━━ Supplied entries
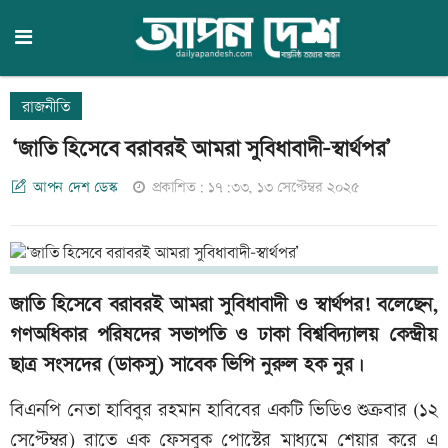
রাজনীতি
‘জাতি হিসেবে বরাবরই আমরা সুবিধাবাদী-স্বার্থপর’
আপন দেশ ডেস্ক
প্রকাশিত: ১৭:৩৩, ১৩ সেপ্টেম্বর ২০২৫
জাতি হিসেবে বরাবরই আমরা সুবিধাবাদী ও স্বার্থপর! বলেছেন,
গণঅধিকার পরিষদের সভাপতি ও ঢাকা বিশ্ববিদ্যালয় কেন্দ্রীয়
ছাত্র সংসদের (ডাকসু) সাবেক ভিপি নুরুল হক নুর।
বিএনপি নেতা হাবিবুর রহমান হাবিবের একটি ভিডিও শুক্রবার (১২
সেপ্টেম্বর) রাতে এক ফেসবুক পোস্টের মাধ্যমে শেয়ার করে এ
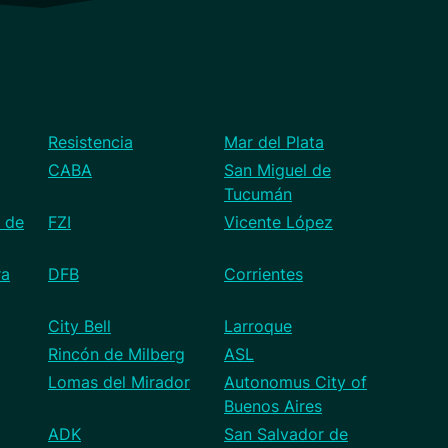
Resistencia
Mar del Plata
CABA
San Miguel de
Tucumán
 de
FZI
Vicente López
ra
DFB
Corrientes
City Bell
Larroque
Rincón de Milberg
ASL
Lomas del Mirador
Autonomus City of
Buenos Aires
ADK
San Salvador de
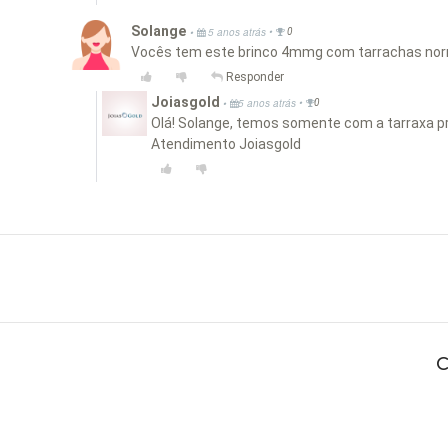
Solange
•
•
5 anos atrás
0
Vocês tem este brinco 4mmg com tarrachas norm
Responder
Joiasgold
•
•
5 anos atrás
0
Olá! Solange, temos somente com a tarraxa p
Atendimento Joiasgold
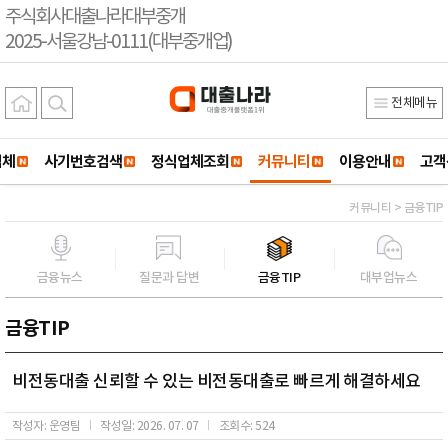
주식회사대출나라대부중개
2025-서울강남-0111(대부중개업)
전체메뉴
업체
사기번호검색
정식업체조회
커뮤니티
이용안내
고객
커뮤니티 > 금융TIP
금융뉴스
질문과 답변
금융TIP
대부업뉴스
금융TIP
비전동대출 신뢰할 수 있는 비전동대출로 빠르게 해결하세요
작성자: 운영팀
작성일: 2026. 07. 07
조회수: 524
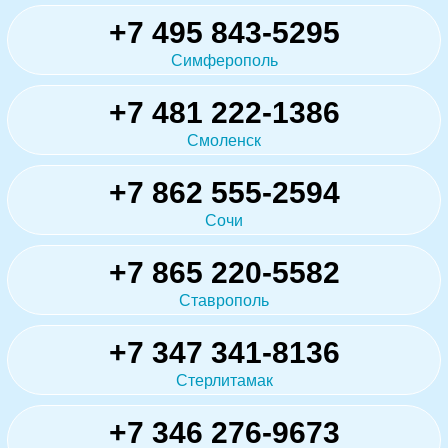
+7 495 843-5295
Симферополь
+7 481 222-1386
Смоленск
+7 862 555-2594
Сочи
+7 865 220-5582
Ставрополь
+7 347 341-8136
Стерлитамак
+7 346 276-9673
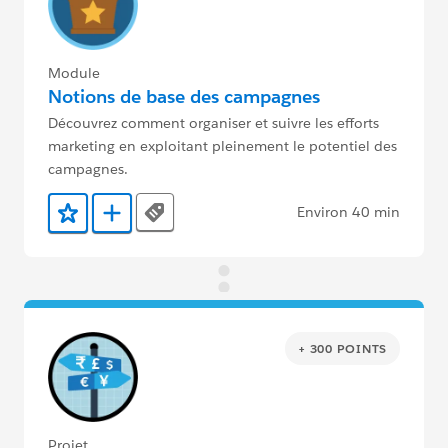
Module
Notions de base des campagnes
Découvrez comment organiser et suivre les efforts
marketing en exploitant pleinement le potentiel des
campagnes.
Environ 40 min
Tags
Ajouter aux favoris
Ajouter au Trailmix
+ 300 POINTS
Projet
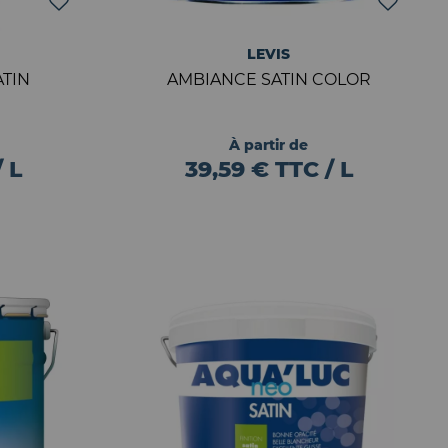
LEVIS
TIN
AMBIANCE SATIN COLOR
À partir de
 L
39,59 € TTC / L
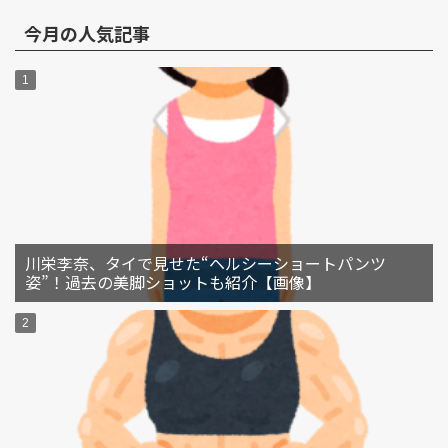
今月の人気記事
川栄李奈、タイで見せた“ヘルシーショートパンツ
姿”！過去の美脚ショットも紹介【画像】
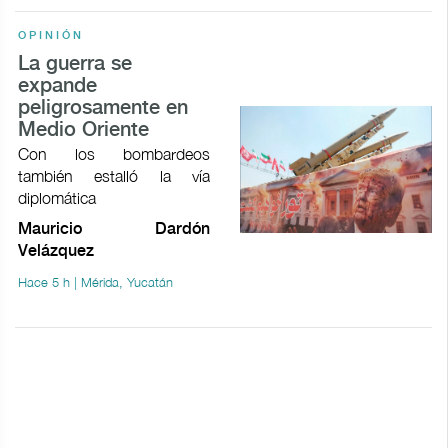
OPINIÓN
La guerra se
expande
peligrosamente en
Medio Oriente
Con los bombardeos
también estalló la vía
diplomática
Mauricio Dardón
Velázquez
Hace 5 h | Mérida, Yucatán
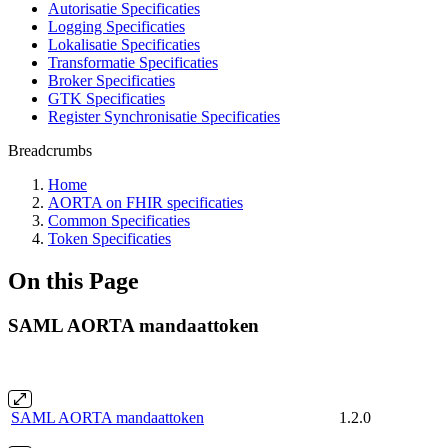
Autorisatie Specificaties
Logging Specificaties
Lokalisatie Specificaties
Transformatie Specificaties
Broker Specificaties
GTK Specificaties
Register Synchronisatie Specificaties
Breadcrumbs
Home
AORTA on FHIR specificaties
Common Specificaties
Token Specificaties
On this Page
SAML AORTA mandaattoken
SAML AORTA mandaattoken
1.2.0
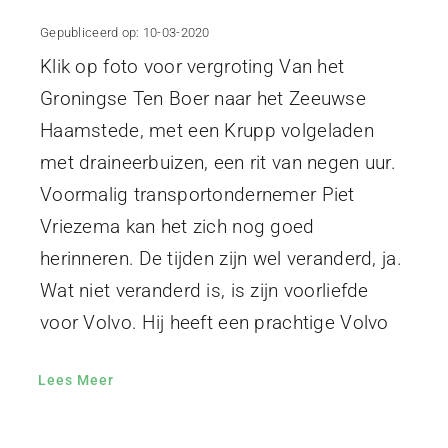
Gepubliceerd op: 10-03-2020
Klik op foto voor vergroting Van het
Groningse Ten Boer naar het Zeeuwse
Haamstede, met een Krupp volgeladen
met draineerbuizen, een rit van negen uur.
Voormalig transportondernemer Piet
Vriezema kan het zich nog goed
herinneren. De tijden zijn wel veranderd, ja.
Wat niet veranderd is, is zijn voorliefde
voor Volvo. Hij heeft een prachtige Volvo
Lees Meer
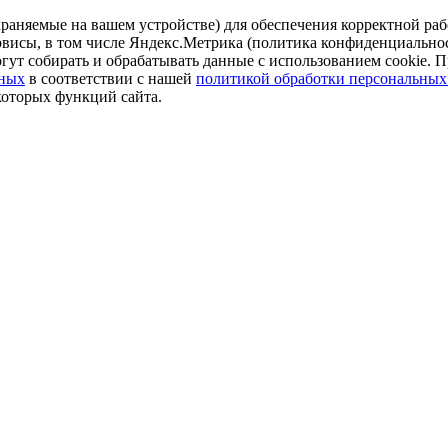
аняемые на вашем устройстве) для обеспечения корректной рабо
ервисы, в том числе Яндекс.Метрика (политика конфиденциально
огут собирать и обрабатывать данные с использованием cookie. П
нных
в соответствии с нашей
политикой обработки персональных
которых функций сайта.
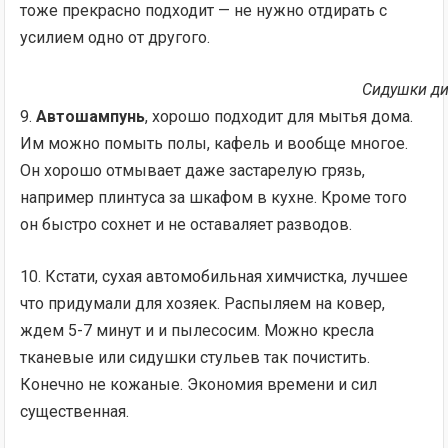
тоже прекрасно подходит — не нужно отдирать с
усилием одно от другого.
Сидушки ди
9.
Автошампунь
, хорошо подходит для мытья дома.
Им можно помыть полы, кафель и вообще многое.
Он хорошо отмывает даже застарелую грязь,
например плинтуса за шкафом в кухне. Кроме того
он быстро сохнет и не оставаляет разводов.
10. Кстати, сухая автомобильная химчистка, лучшее
что придумали для хозяек. Распыляем на ковер,
ждем 5-7 минут и и пылесосим. Можно кресла
тканевые или сидушки стульев так почистить.
Конечно не кожаные. Экономия времени и сил
существенная.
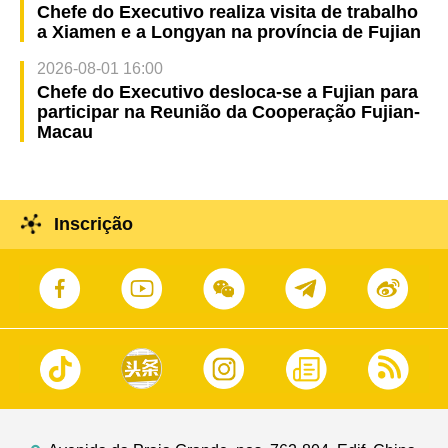
Chefe do Executivo realiza visita de trabalho
a Xiamen e a Longyan na província de Fujian
2026-08-01 16:00
Chefe do Executivo desloca-se a Fujian para
participar na Reunião da Cooperação Fujian-
Macau
Inscrição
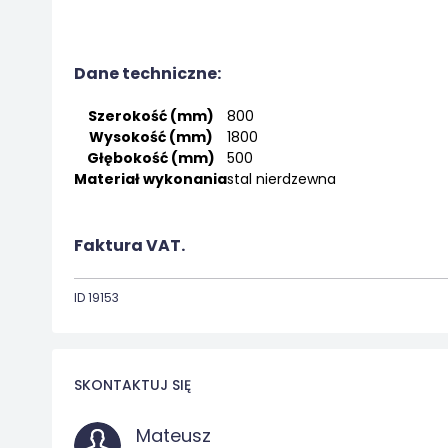
Dane techniczne:
Szerokość (mm)
800
Wysokość (mm)
1800
Głębokość (mm)
500
Materiał wykonania
stal nierdzewna
Faktura VAT.
ID 19153
SKONTAKTUJ SIĘ
Mateusz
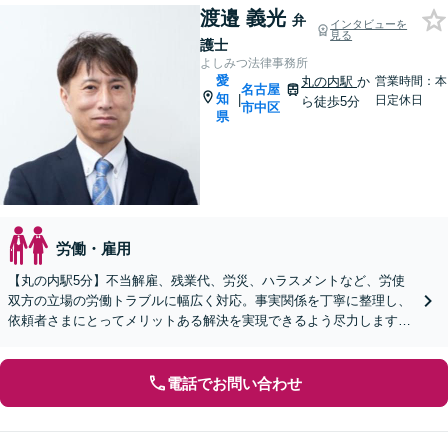
渡邉 義光
弁
インタビューを
見る
護士
よしみつ法律事務所
愛
丸の内駅
か
営業時間：本
名古屋
知
|
日定休日
ら徒歩5分
市中区
県
労働・雇用
【丸の内駅5分】不当解雇、残業代、労災、ハラスメントなど、労使
双方の立場の労働トラブルに幅広く対応。事実関係を丁寧に整理し、
依頼者さまにとってメリットある解決を実現できるよう尽力します
【オンライン面談OK】【休日・夜間相談可】
電話でお問い合わせ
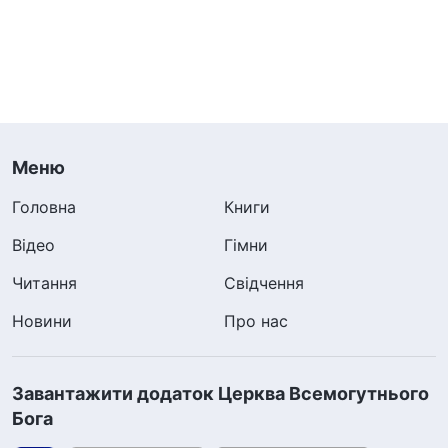
Меню
Головна
Книги
Відео
Гімни
Читання
Свідчення
Новини
Про нас
Завантажити додаток Церква Всемогутнього
Бога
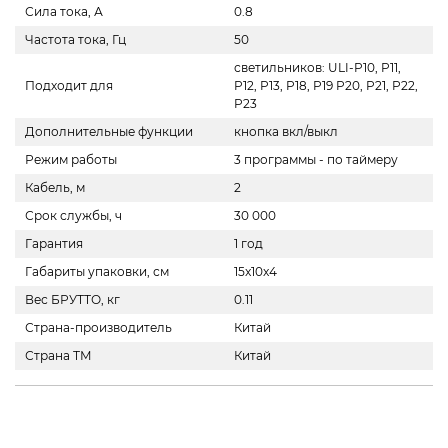
Сила тока, А
0.8
Частота тока, Гц
50
светильников: ULI-P10, P11,
Подходит для
P12, P13, P18, P19 P20, P21, P22,
P23
Дополнительные функции
кнопка вкл/выкл
Режим работы
3 программы - по таймеру
Кабель, м
2
Срок службы, ч
30 000
Гарантия
1 год
Габариты упаковки, см
15x10x4
Вес БРУТТО, кг
0.11
Страна-производитель
Китай
Страна ТМ
Китай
━━━━
### What the task requires
Using the listing above, pick out each line that contains the word "Solange", then copy it.

### Solution for this exercise
Solange
Olá! Solange, temos somente com a tarraxa p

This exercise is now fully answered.